CED-1 and PQN/ABU Unfolded Protein Response Proteins are Part of a Pathway Required for Innate Immunity to S. enterica (A) Wild-type animals grown on dsRNA for vector control and ced-1(e1735) animals grown on dsRNA for vector control or dsRNA for abu genes were exposed to live S. enterica: wild type;vector P < 0.0001, ced-1;abu-11 RNAi P > 0.1, ced-1;abu-8 RNAi P > 0.1, ced-1;abu-7 RNAi P > 0.1, ced-1;abu-1 RNAi P > 0.1. 74-140 animals were used. P values are relative to ced-1(e1735) animals fed dsRNA for vector control. (B) Wild-type animals grown on dsRNA for vector control and ced-1(e1735) animals grown on dsRNA for vector control or dsRNA for pqn genes were exposed to live S. enterica: wild-type; vector P < 0.0001, ced-1;pqn-54 RNAi P > 0.1, ced-1;pqn-5 RNAi P > 0.1. 74-140 animals were used. P values are relative to ced-1(e1735) animals fed dsRNA for vector control. (C) The percentage of nematodes with infected pharynxes when fed S. enterica expressing GFP for 48 hours was determined for wild-type and ced-1(e1735) animals grown on dsRNA for control and ced-1(e1735) animals grown dsRNA targeting abu-1 and abu-11 candidate genes.

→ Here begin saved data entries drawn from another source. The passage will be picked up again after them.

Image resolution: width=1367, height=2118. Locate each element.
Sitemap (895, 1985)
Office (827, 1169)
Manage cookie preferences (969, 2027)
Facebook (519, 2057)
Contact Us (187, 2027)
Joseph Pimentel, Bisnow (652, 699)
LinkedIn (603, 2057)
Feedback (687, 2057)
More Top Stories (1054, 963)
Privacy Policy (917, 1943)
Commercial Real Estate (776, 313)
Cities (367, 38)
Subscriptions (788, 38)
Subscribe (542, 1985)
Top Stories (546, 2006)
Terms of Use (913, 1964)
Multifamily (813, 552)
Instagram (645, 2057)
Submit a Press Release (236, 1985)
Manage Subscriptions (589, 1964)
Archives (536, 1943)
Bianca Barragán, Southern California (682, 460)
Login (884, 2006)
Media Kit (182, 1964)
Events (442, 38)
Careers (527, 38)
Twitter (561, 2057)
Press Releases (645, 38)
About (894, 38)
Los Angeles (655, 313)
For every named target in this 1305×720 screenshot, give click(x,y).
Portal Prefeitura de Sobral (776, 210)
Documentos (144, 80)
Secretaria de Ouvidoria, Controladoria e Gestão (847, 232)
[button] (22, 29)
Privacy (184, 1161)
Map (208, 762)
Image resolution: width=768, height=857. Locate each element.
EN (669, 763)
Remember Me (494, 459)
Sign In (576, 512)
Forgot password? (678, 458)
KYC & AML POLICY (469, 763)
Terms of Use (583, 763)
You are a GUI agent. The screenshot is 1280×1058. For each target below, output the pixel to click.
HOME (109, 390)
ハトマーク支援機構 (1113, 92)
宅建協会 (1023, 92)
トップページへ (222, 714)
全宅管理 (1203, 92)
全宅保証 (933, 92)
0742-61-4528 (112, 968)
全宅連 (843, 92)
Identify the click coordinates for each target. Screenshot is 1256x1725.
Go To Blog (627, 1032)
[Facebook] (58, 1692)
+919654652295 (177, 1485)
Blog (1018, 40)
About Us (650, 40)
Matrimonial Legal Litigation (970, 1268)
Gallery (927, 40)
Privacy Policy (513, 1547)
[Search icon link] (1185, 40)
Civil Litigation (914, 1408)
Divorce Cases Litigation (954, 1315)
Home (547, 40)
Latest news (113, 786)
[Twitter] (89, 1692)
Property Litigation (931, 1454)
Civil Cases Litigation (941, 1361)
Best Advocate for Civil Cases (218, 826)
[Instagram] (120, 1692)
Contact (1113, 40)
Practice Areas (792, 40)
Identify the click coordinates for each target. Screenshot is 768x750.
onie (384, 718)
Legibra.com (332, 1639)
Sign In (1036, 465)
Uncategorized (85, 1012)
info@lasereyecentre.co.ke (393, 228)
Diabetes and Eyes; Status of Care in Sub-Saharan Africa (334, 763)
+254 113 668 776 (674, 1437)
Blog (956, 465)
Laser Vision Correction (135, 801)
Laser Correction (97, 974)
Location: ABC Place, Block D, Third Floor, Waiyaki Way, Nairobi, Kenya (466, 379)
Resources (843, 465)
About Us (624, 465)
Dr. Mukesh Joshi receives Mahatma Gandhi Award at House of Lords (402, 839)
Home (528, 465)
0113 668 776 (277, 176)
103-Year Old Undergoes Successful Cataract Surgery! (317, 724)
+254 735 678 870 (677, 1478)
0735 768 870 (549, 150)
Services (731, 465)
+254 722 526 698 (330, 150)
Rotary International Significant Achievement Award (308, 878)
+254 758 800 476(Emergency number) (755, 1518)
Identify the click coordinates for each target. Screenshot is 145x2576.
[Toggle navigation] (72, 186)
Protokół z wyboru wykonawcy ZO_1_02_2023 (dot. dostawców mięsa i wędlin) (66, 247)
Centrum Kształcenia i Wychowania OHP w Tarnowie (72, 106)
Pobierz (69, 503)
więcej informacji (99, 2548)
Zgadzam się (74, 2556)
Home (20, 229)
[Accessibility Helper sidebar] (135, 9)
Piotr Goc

Bars correspond to mean ± standard deviation. (D) Wild-type, ced-1(e1735), and ced-1(e1735);abu-1::gfp(zcEx8) animals were exposed to live S. enterica: wild-type P < 0.0001, ced-1(e1735);abu-1::gfp(zcEx8) P > 0.1. 174-179 animals were used. P values are relative to ced-1(e1735) animals.